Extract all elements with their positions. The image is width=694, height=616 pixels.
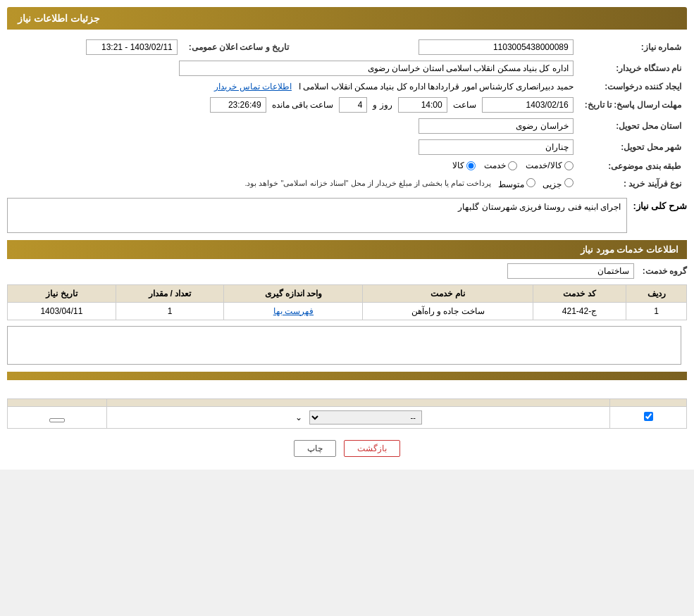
perm-required-checkbox [644,412,653,421]
category-label: طبقه بندی موضوعی: [579,158,687,175]
service-group-input[interactable] [507,263,634,279]
province-label: استان محل تحویل: [579,115,687,137]
cell-row: 1 [626,302,687,320]
need-desc-text: اجرای ابنیه فنی روستا فریزی شهرستان گلبه… [458,202,621,212]
city-label: شهر محل تحویل: [579,137,687,158]
announce-date-label: تاریخ و ساعت اعلان عمومی: [183,37,295,58]
need-desc-label: شرح کلی نیاز: [633,198,687,211]
purchase-type-option-motevaset[interactable]: متوسط [498,178,535,189]
buyer-org-label: نام دستگاه خریدار: [579,58,687,79]
need-desc-box: اجرای ابنیه فنی روستا فریزی شهرستان گلبه… [7,198,627,233]
date-input[interactable] [482,97,574,113]
buyer-desc-box [7,326,681,365]
requester-label: ایجاد کننده درخواست: [579,79,687,94]
purchase-type-label: نوع فرآیند خرید : [579,175,687,192]
cell-code: ج-42-421 [533,302,626,320]
requester-text: حمید دبیرانصاری کارشناس امور قراردادها ا… [299,82,574,92]
perm-status-select[interactable]: -- [309,410,422,425]
need-number-value [295,37,579,58]
category-option-khadamat[interactable]: خدمت [484,161,517,170]
unit-link[interactable]: فهرست بها [273,306,314,316]
col-count: تعداد / مقدار [116,284,224,302]
col-date: تاریخ نیاز [8,284,116,302]
purchase-type-row: جزیی متوسط پرداخت تمام یا بخشی از مبلغ خ… [7,175,579,192]
services-table: ردیف کد خدمت نام خدمت واحد اندازه گیری ت… [7,284,687,320]
announce-date-input[interactable] [86,39,178,55]
response-deadline-label: مهلت ارسال پاسخ: تا تاریخ: [579,94,687,115]
page-wrapper: جزئیات اطلاعات نیاز شماره نیاز: تاریخ و … [0,0,694,470]
print-button[interactable]: چاپ [294,440,336,457]
permission-row: -- ⌄ [8,406,687,428]
need-desc-container: اجرای ابنیه فنی روستا فریزی شهرستان گلبه… [7,198,627,233]
perm-col-required [610,398,687,406]
city-input[interactable] [419,139,574,155]
announce-date-value [7,37,183,58]
need-number-label: شماره نیاز: [579,37,687,58]
province-input[interactable] [419,118,574,134]
footer-buttons: بازگشت چاپ [7,440,687,457]
time-input[interactable] [398,97,447,113]
perm-detail-cell [8,406,107,428]
cell-unit: فهرست بها [224,302,363,320]
col-unit: واحد اندازه گیری [224,284,363,302]
purchase-type-note: پرداخت تمام یا بخشی از مبلغ خریدار از مح… [244,179,491,188]
service-group-row: گروه خدمت: [7,263,687,279]
perm-col-status [107,398,610,406]
perm-col-detail [8,398,107,406]
cell-count: 1 [116,302,224,320]
buyer-org-input[interactable] [179,61,574,76]
category-radio-kala[interactable] [466,161,476,170]
contact-info-link[interactable]: اطلاعات تماس خریدار [214,82,292,92]
need-number-input[interactable] [419,39,574,55]
perm-required-cell [610,406,687,428]
need-desc-section: شرح کلی نیاز: اجرای ابنیه فنی روستا فریز… [7,198,687,233]
back-button[interactable]: بازگشت [344,440,400,457]
cell-name: ساخت جاده و راه‌آهن [363,302,533,320]
view-permission-button[interactable] [49,418,65,422]
buyer-desc-container [7,326,681,365]
category-radio-group: کالا/خدمت خدمت کالا [452,161,573,170]
main-info-table: شماره نیاز: تاریخ و ساعت اعلان عمومی: نا… [7,37,687,192]
page-header: جزئیات اطلاعات نیاز [7,7,687,30]
col-name: نام خدمت [363,284,533,302]
purchase-type-radio-jozii[interactable] [564,178,574,187]
buyer-desc-section [7,326,687,365]
service-group-label: گروه خدمت: [643,266,687,276]
purchase-type-radio-motevaset[interactable] [526,178,535,187]
table-row: 1 ج-42-421 ساخت جاده و راه‌آهن فهرست بها… [8,302,687,320]
requester-value: حمید دبیرانصاری کارشناس امور قراردادها ا… [7,79,579,94]
time-label: ساعت [453,100,476,110]
category-row: کالا/خدمت خدمت کالا [7,158,579,175]
category-option-kala[interactable]: کالا [452,161,476,170]
province-value [7,115,579,137]
category-radio-kala-khadamat[interactable] [564,161,574,170]
remaining-label: ساعت باقی مانده [272,100,334,110]
buyer-org-value [7,58,579,79]
col-code: کد خدمت [533,284,626,302]
services-section-title: اطلاعات خدمات مورد نیاز [7,240,687,259]
perm-status-cell: -- ⌄ [107,406,610,428]
remaining-input[interactable] [210,97,266,113]
category-radio-khadamat[interactable] [508,161,517,170]
response-deadline-row: ساعت روز و ساعت باقی مانده [7,94,579,115]
permissions-table: -- ⌄ [7,398,687,429]
day-input[interactable] [339,97,367,113]
col-row: ردیف [626,284,687,302]
page-title: جزئیات اطلاعات نیاز [18,13,100,24]
city-value [7,137,579,158]
category-option-kala-khadamat[interactable]: کالا/خدمت [526,161,573,170]
cell-date: 1403/04/11 [8,302,116,320]
permissions-section-title [7,372,687,380]
purchase-type-option-jozii[interactable]: جزیی [543,178,573,189]
day-label: روز و [373,100,392,110]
※ ※ ※
* [Work instruction]: Each line of the data that contains "واحد" belongs in the answer.

* [Your solution]:
services-table: ردیف کد خدمت نام خدمت واحد اندازه گیری ت… [7,284,687,320]
col-unit: واحد اندازه گیری [224,284,363,302]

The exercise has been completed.